From Wikipedia, the free encyclopedia:
"The 7x64mm (also unofficially known as the 7x64mm Brenneke, though its designers name officially never was added as a part of this cartridge name) is a rimless bottlenecked centerfire cartridge developed for hunting. As is customary in European cartridges the 7 denotes the 7 mm bullet caliber and the 64 denotes the 64 mm (2.52 in) case length. The 7x64mm is a popular hunting cartridge in central Europe and can due to its 84 mm (3.307 in) overall length easily be chambered in standard sized Mauser 98 bolt action rifles.
At the start of the 20th century the famous German gun and ammunition designer Wilhelm Brenneke (1865–1951) was lengthening standard cartridge cases like the M/88 cartridge case, then used by the German military in their Mauser 98 rifles, to obtain extra muzzle velocity.
In 1912 Brenneke designed the commercially rather unsuccessful 8x64mm S cartridge. It was intended as a ballistic upgrade option for the Mauser Gewehr 98 rifles that were then standard issue in the German military. The German military chose however to stick to their 8x57mm IS rifle cartridge avoiding rechambering their service rifles for a cartridge that due to its more favourable bore area to case volume ratio ballistically would outperform the .30-06 Springfield cartridge of the United States Army. Brenneke’s engineering concept to lengthen the 57 mm (2.244 in) long M/88 cartridge case to create new for those days very powerful cartridges was essentially sound and he persisted in the development of new cartridges along this line.

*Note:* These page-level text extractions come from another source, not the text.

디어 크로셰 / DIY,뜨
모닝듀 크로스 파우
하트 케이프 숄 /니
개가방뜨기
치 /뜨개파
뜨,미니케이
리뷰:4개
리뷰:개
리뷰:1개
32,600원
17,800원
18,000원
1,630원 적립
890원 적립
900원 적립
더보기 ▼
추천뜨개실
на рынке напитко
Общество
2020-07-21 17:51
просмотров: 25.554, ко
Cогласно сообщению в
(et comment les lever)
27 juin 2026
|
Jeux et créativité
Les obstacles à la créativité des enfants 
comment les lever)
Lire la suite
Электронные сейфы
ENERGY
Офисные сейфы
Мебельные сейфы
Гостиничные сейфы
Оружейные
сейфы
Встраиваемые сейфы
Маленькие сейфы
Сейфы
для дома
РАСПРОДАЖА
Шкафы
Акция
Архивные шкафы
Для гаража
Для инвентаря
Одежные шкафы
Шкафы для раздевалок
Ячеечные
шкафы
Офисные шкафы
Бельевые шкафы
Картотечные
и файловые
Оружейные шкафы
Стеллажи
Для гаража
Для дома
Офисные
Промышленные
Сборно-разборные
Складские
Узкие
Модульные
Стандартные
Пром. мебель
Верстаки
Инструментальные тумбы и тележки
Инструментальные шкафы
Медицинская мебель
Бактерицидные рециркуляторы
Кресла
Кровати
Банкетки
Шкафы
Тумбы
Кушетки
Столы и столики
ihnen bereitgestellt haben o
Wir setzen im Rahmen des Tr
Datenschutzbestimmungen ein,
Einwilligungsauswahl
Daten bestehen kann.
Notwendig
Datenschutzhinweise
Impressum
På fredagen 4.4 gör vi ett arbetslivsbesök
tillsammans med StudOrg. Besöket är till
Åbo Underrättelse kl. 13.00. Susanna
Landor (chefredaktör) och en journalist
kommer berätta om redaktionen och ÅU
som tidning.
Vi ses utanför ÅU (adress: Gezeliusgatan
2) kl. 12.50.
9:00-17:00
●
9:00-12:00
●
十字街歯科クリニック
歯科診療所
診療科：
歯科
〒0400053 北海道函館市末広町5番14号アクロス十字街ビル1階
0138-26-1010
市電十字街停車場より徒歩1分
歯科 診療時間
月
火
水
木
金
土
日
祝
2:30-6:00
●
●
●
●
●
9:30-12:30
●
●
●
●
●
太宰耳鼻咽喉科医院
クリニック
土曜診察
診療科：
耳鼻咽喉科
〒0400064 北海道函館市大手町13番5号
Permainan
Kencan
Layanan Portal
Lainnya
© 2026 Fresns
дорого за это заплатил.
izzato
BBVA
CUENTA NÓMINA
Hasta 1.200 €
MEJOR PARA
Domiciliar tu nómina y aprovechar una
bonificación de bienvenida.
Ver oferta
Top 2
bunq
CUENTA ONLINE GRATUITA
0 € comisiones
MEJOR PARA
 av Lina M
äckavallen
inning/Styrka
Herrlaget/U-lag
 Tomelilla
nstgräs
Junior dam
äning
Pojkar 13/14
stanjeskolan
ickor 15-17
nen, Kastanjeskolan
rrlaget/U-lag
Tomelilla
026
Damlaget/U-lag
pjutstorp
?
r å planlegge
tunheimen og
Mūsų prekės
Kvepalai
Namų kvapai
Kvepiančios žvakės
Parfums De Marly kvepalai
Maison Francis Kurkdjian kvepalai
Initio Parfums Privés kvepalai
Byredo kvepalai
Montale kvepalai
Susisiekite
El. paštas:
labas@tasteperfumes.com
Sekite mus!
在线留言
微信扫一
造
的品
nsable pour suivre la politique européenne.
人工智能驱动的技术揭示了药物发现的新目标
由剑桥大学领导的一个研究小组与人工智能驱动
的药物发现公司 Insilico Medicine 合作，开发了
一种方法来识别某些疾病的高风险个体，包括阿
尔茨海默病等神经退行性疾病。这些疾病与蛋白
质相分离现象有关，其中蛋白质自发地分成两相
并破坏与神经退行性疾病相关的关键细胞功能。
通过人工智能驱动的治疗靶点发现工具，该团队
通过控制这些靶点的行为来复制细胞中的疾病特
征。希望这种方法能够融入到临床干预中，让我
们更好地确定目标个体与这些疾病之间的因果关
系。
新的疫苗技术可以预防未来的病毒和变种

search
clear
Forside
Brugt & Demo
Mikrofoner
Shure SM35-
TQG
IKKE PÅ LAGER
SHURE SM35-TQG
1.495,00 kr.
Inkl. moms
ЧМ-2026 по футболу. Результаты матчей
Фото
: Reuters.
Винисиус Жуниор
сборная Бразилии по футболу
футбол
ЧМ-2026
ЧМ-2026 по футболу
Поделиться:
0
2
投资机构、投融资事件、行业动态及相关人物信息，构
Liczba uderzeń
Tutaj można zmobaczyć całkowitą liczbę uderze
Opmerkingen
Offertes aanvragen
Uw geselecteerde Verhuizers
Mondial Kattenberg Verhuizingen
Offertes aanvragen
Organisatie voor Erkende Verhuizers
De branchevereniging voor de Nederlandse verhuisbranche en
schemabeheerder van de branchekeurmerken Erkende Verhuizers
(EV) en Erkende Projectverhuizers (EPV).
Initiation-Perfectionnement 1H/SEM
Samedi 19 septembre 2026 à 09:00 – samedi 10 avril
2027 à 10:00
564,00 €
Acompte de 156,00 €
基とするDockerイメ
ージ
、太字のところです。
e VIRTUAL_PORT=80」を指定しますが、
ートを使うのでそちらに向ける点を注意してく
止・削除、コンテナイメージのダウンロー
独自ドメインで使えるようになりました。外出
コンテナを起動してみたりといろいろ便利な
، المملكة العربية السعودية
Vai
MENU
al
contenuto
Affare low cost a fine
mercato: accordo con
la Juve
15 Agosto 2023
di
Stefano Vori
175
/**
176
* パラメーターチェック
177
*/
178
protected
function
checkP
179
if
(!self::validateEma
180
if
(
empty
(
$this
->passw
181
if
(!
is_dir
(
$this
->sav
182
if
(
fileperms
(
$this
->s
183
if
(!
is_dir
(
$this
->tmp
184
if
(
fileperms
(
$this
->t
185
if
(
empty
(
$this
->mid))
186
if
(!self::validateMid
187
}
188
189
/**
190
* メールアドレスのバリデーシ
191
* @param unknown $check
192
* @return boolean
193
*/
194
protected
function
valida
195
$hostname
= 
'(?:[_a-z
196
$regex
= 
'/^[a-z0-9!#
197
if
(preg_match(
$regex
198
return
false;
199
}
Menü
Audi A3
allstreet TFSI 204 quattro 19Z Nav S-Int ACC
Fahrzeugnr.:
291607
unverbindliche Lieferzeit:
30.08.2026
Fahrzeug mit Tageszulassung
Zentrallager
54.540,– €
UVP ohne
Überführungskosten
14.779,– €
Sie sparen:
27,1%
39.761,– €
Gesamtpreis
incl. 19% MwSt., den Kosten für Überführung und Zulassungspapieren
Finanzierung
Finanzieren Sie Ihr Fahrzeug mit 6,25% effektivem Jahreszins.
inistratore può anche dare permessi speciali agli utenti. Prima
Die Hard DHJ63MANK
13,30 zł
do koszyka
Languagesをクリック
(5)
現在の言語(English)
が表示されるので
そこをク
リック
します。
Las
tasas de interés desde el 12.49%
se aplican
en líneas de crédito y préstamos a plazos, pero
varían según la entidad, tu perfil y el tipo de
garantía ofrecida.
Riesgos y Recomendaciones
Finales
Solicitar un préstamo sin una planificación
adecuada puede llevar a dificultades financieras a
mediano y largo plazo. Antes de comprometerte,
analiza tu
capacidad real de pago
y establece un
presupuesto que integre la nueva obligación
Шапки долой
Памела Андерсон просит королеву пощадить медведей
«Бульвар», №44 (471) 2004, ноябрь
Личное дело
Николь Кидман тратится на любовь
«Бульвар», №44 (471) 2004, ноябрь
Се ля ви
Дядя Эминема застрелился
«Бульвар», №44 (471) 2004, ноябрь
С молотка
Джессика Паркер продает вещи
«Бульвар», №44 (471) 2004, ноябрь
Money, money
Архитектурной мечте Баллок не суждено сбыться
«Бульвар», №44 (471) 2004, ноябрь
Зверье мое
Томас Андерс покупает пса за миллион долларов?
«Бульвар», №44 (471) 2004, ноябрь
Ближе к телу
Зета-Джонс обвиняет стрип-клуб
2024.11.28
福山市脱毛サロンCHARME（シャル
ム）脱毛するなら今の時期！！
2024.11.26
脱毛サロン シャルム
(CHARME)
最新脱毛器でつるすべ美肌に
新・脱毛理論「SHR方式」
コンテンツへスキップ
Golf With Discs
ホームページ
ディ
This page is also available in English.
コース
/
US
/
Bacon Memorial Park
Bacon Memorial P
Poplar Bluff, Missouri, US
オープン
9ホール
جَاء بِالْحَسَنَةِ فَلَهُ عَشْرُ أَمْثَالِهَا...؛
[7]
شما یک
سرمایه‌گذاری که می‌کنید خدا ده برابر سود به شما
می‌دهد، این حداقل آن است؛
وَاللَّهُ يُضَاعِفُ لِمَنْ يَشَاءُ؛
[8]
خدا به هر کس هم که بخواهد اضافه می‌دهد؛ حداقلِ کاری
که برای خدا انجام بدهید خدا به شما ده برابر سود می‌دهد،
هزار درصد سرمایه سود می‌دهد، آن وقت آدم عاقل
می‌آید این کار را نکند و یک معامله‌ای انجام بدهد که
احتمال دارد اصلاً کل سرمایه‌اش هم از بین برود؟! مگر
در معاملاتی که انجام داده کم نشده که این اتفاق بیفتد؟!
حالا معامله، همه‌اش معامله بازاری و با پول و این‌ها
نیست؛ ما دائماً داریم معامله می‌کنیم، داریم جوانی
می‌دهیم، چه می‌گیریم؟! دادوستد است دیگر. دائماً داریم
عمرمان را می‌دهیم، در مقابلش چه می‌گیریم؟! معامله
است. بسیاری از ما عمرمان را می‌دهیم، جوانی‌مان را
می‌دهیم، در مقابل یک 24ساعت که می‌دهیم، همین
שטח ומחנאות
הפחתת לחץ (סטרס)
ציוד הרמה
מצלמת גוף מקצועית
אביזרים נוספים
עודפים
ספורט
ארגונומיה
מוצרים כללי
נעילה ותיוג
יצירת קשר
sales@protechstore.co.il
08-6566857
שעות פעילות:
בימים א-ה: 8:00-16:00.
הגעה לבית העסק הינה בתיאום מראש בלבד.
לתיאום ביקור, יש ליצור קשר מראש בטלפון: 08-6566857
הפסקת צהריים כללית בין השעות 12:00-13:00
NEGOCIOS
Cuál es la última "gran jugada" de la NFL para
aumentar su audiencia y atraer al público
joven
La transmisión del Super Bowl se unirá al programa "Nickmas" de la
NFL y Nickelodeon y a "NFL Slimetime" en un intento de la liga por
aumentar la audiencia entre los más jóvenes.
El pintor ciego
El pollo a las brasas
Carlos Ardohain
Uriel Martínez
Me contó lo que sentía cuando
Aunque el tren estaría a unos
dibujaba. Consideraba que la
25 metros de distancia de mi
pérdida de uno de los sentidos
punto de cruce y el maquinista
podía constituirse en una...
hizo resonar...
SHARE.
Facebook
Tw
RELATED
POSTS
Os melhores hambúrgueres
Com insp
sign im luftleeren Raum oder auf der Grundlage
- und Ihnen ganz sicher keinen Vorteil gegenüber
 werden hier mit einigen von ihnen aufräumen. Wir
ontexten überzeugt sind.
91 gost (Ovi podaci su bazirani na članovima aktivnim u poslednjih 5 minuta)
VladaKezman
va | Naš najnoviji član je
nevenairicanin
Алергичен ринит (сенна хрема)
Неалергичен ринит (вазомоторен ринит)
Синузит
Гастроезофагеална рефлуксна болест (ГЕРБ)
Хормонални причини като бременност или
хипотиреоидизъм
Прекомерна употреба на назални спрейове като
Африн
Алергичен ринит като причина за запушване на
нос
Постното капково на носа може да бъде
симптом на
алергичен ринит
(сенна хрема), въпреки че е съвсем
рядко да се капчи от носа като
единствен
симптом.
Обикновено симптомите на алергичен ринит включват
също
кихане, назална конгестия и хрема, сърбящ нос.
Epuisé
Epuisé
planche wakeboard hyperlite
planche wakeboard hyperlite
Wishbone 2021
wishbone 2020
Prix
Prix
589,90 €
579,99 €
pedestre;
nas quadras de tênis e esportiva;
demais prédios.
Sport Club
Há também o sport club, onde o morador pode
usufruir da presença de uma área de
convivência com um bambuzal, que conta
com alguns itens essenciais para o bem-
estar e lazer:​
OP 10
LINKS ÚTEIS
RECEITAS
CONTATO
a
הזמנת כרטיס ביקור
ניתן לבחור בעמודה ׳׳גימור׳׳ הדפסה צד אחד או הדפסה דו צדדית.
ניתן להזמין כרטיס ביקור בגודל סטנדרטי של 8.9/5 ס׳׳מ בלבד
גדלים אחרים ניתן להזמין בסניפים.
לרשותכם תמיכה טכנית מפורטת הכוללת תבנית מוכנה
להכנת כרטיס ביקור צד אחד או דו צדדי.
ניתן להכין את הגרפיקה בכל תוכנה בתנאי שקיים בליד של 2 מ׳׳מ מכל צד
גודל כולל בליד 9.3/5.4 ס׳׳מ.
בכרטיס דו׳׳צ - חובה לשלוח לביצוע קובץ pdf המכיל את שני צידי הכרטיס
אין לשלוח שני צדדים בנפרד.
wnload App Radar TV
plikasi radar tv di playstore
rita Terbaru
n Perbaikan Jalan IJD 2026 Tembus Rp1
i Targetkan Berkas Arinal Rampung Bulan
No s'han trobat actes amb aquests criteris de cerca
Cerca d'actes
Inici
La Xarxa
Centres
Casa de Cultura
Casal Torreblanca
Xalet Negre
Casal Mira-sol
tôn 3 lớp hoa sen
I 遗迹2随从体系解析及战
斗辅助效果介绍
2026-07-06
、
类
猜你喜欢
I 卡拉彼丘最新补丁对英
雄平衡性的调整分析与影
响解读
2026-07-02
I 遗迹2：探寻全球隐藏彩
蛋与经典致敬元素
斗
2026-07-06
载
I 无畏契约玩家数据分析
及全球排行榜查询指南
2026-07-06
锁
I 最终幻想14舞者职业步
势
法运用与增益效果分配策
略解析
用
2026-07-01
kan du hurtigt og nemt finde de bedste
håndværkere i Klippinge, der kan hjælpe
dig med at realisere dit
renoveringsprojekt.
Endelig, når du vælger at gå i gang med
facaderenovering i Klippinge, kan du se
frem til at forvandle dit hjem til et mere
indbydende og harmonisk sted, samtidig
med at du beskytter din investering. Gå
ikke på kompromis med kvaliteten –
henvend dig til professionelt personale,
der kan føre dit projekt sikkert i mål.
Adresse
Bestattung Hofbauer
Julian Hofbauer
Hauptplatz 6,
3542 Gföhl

In 1917 Brenneke necked down his 8x64mm S design of 1912 to 7 mm calibre and introduced it as 7x64mm and achieved a major commercial success. The 7x64mm offered compared to the 7x57mm about 10 to 12 % extra muzzle velocity. This results in a flatter trajectory and better performance at longer range. In the years between World War I and World War II the 7x64mm was often regarded by German hunters as a “miracle cartridge” and dozens of different factory loads where available on the German market. It was that highly regarded the German Wehrmacht (Army) during the 1930s even considered replacing the 8x57mm IS in favour for the 7x64mm for their snipers. The Wehrmacht decided - just like the German army in 1912 - to stick to the 8x57mm IS cartridge for their Mauser Karabiner 98k to keep things as simple as possible in their logistical chain.
Beside the 7x64mm rifle cartridge Brenneke also designed a rimmed version for break action rifles of the cartridge in 1917. The rimmed 7x65mm R variant of the cartridge was also immediately a commercial success."